Collected data:
*** Block opens ***

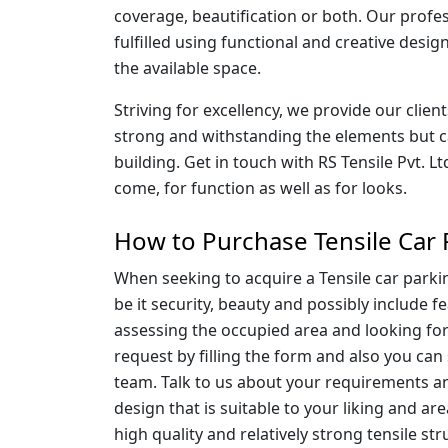
coverage, beautification or both. Our profes
fulfilled using functional and creative desig
the available space.
Striving for excellency, we provide our clien
strong and withstanding the elements but can
building. Get in touch with RS Tensile Pvt. Lt
come, for function as well as for looks.
How to Purchase Tensile Car 
When seeking to acquire a Tensile car parkin
be it security, beauty and possibly include
assessing the occupied area and looking for
request by filling the form and also you can 
team. Talk to us about your requirements and 
design that is suitable to your liking and ar
high quality and relatively strong tensile st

*** Block closes ***

TASK REQUIREMENTS: Reproduce every line above that contains the string "strong".

RESULT:
strong and withstanding the elements but can
high quality and relatively strong tensile st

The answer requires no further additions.